The soil chemical analyses were carried out at the Savannah Agriculture Research Institute (SARI) laboratory, Nyankpala. The method developed by9 was used to determine the organic carbon concentration, Kjeldahl method developed by10 in determining the nitrogen concentration and the Bray method developed by11 to determine the phosphorus concentration.
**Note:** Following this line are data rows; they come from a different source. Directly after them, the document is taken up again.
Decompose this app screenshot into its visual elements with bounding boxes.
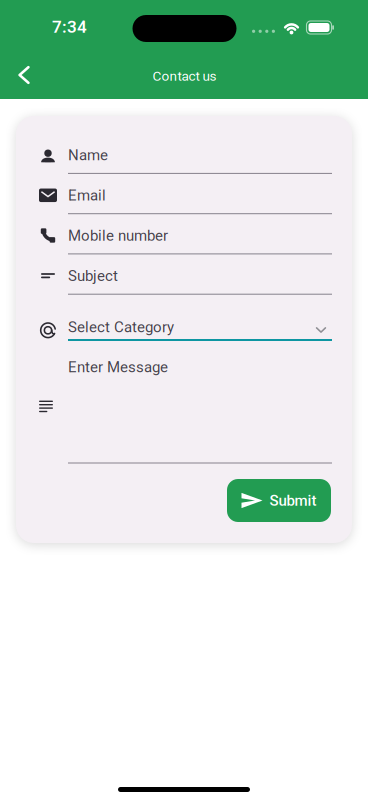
staticText: Select Category — [68, 318, 174, 336]
button[interactable]: Name — [36, 136, 340, 174]
button[interactable]: Email — [36, 176, 340, 214]
staticText: Contact us — [152, 68, 216, 84]
staticText: Mobile number — [68, 227, 168, 244]
staticText: Submit — [270, 492, 316, 509]
staticText: Email — [68, 186, 106, 204]
button[interactable]: Back — [4, 55, 44, 95]
button[interactable]: Submit — [227, 479, 331, 522]
button[interactable]: Mobile number — [36, 216, 340, 254]
button[interactable]: Enter Message — [36, 345, 340, 475]
button[interactable]: Subject — [36, 257, 340, 295]
staticText: Enter Message — [68, 358, 168, 376]
staticText: 7:34 — [52, 17, 87, 37]
button[interactable]: Select Category — [36, 309, 340, 347]
staticText: Subject — [68, 267, 118, 285]
staticText: Name — [68, 146, 108, 164]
Soil samples were analysed for pH as described by.12 Procedures described by13 were adopted in determining the K, Mg and Ca concentrations of the soil.
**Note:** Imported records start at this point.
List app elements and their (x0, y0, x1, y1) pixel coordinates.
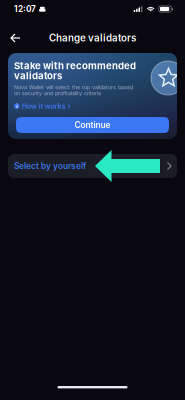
staticText: Select by yourself (14, 161, 86, 171)
staticText: Nova Wallet will select the top validato… (14, 84, 133, 91)
button[interactable]: Back (5, 28, 26, 48)
staticText: How it works (22, 102, 66, 110)
staticText: Continue (74, 120, 110, 130)
staticText: i (16, 103, 17, 110)
staticText: Change validators (49, 32, 136, 44)
button[interactable]: Select by yourself (8, 154, 177, 178)
staticText: validators (14, 70, 62, 82)
button[interactable]: i (14, 102, 70, 110)
staticText: 12:07 (14, 4, 36, 14)
button[interactable]: Continue (16, 117, 169, 133)
staticText: Stake with recommended (14, 60, 136, 72)
staticText: on security and profitability criteria (14, 90, 101, 97)
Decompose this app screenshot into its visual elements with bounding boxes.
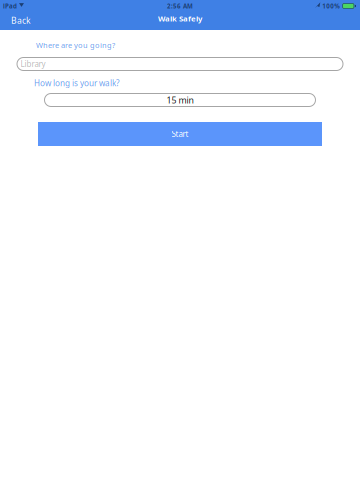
- staticText: Back: [11, 15, 31, 26]
- staticText: Start: [172, 129, 188, 140]
- button[interactable]: 15 min: [44, 93, 316, 107]
- button[interactable]: Library: [16, 57, 344, 71]
- button[interactable]: Start: [38, 122, 322, 146]
- staticText: Where are you going?: [36, 40, 115, 50]
- staticText: Library: [20, 59, 46, 70]
- staticText: 100%: [322, 2, 340, 10]
- staticText: How long is your walk?: [34, 78, 120, 89]
- staticText: 2:56 AM: [167, 2, 193, 10]
- staticText: iPad: [3, 2, 17, 10]
- staticText: 15 min: [166, 94, 194, 106]
- staticText: Walk Safely: [158, 13, 202, 24]
- button[interactable]: Back: [0, 12, 72, 30]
Table 1: Baseline and post harvest soil chemical properties.

Treatment

PH  (1:2.5 soil: water)

OC (%) N (%) P (mg kg-1) K (mg kg-1) Ca (mg kg-1) Mg (mg  kg-1)
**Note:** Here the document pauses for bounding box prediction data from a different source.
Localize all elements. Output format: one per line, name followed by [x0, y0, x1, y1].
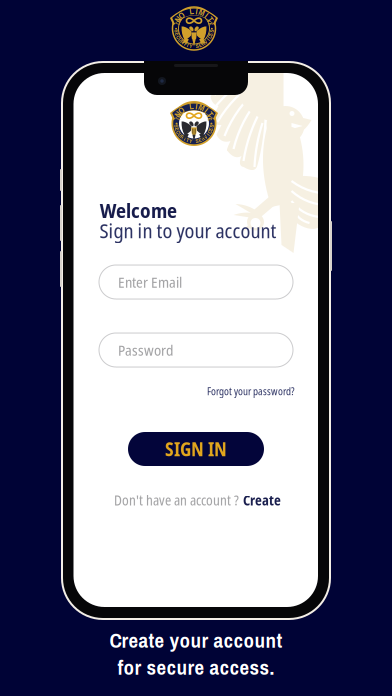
staticText: N [177, 17, 180, 24]
staticText: E [209, 125, 212, 133]
staticText: L [189, 5, 193, 17]
staticText: I [184, 135, 185, 142]
staticText: C [208, 33, 211, 41]
staticText: C [177, 128, 180, 136]
staticText: C [208, 128, 211, 136]
staticText: I [177, 20, 178, 28]
staticText: E [176, 125, 179, 133]
staticText: Y [189, 137, 192, 145]
staticText [185, 102, 187, 114]
staticText: I [196, 100, 198, 112]
staticText: I [196, 5, 198, 17]
staticText: I [207, 36, 208, 43]
staticText: I [206, 109, 207, 117]
staticText: V [207, 112, 210, 120]
staticText: I [184, 40, 185, 48]
staticText: L [189, 100, 193, 112]
staticText: S [210, 27, 213, 35]
staticText: V [204, 38, 207, 46]
staticText: C [177, 33, 180, 41]
staticText [185, 7, 187, 19]
staticText: R [181, 38, 184, 46]
staticText: S [210, 122, 213, 130]
staticText: I [207, 131, 208, 138]
staticText: E [176, 30, 179, 38]
staticText: S [196, 137, 199, 145]
button[interactable]: Don't have an account ? [114, 491, 281, 510]
button[interactable]: Password [99, 333, 293, 367]
button[interactable]: Enter Email [99, 265, 293, 299]
staticText: T [208, 108, 212, 120]
staticText: Welcome [100, 196, 177, 224]
staticText: E [199, 136, 202, 144]
staticText: T [202, 106, 206, 114]
staticText: Don't have an account ? [114, 491, 239, 510]
staticText: T [186, 41, 189, 49]
staticText: R [202, 40, 205, 48]
staticText: E [182, 106, 186, 114]
staticText: I [206, 104, 208, 116]
staticText: S [196, 42, 199, 50]
staticText: T [186, 136, 189, 144]
staticText: Password [118, 340, 173, 360]
staticText: S [186, 105, 189, 113]
staticText: O [178, 104, 184, 116]
staticText: T [203, 11, 206, 19]
staticText: S [185, 10, 188, 17]
staticText: Y [189, 42, 192, 50]
staticText: V [180, 14, 182, 21]
button[interactable]: Forgot your password? [100, 385, 294, 398]
staticText: R [181, 133, 184, 141]
staticText: I [206, 9, 208, 21]
staticText: V [208, 17, 211, 24]
staticText: I [178, 115, 179, 123]
staticText: M [199, 7, 205, 19]
staticText: T [189, 8, 192, 16]
staticText: N [178, 112, 181, 120]
staticText: S [175, 27, 178, 35]
staticText: S [175, 122, 178, 130]
staticText: N [175, 108, 180, 120]
staticText: V [204, 133, 207, 141]
staticText: E [182, 11, 185, 19]
staticText: Enter Email [118, 272, 182, 292]
staticText: A [199, 105, 202, 113]
staticText: N [175, 13, 180, 25]
staticText: U [179, 36, 182, 43]
staticText: G [196, 8, 199, 16]
staticText: A [200, 10, 203, 17]
staticText: V [180, 109, 183, 117]
staticText: for secure access. [118, 653, 274, 681]
staticText: I [206, 14, 208, 21]
staticText: T [208, 13, 212, 25]
staticText: T [189, 104, 192, 111]
staticText: E [199, 41, 202, 49]
staticText: E [208, 115, 211, 123]
button[interactable]: SIGN IN [128, 432, 264, 466]
staticText: Create your account [110, 626, 282, 654]
staticText: Forgot your password? [207, 385, 294, 398]
staticText: M [199, 102, 205, 114]
staticText: R [202, 135, 205, 142]
staticText: E [209, 20, 212, 28]
staticText: SIGN IN [165, 436, 227, 462]
staticText: U [179, 131, 182, 138]
staticText: E [209, 30, 212, 38]
staticText: Sign in to your account [100, 217, 276, 244]
staticText: O [178, 9, 184, 21]
staticText: G [196, 104, 200, 111]
staticText: Create [243, 491, 281, 510]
Baseline soil chemical properties

Baseline soil sample 4.75 0.48 0.054 4.524 55.63 78.54 42.99

Post harvest soil chemical properties

FP 1 5.6 0.57 0.042 5.562 51.84 156.75 155.67
FP 2 5.15 0.73 0.059 5.187 54.97 135.90 148.96
SRI 1 5.31 0.59 0.0139 7.225 114.29 162.56 137.89
SRI 2 5.32 0.62 0.0287 6.562 98.54 178.98 172.52
SRI 3 5.9 0.54 0.026 5.966 61.28 164.69 198.74
SRI 4 5.23 0.55 0.017 4.225 42.67 154.96 132.67

 

Data Analysis

Data collected were subjected to Analysis of Variance (ANOVA) and the means separated by the Least Significant Difference (LSD) at 5 % using Genstat statistical package (12th Edition).

Results and Discussion

The results presented in the figure and tables showed that emergence %, plant establishment %, plant height at  9 and 12 WAP, tiller count m-2, chlorophyll content, days to 50 % flowering, plant biomass m-2, panicle number m-2, panicle weight m-2, panicle length, number of grains panicle-1, and grain yield were significantly enhanced by the SRI. However, plant height at 3 WAP, harvest index, 1,000 grain weight and sterility percent were not significantly enhanced by the SRI.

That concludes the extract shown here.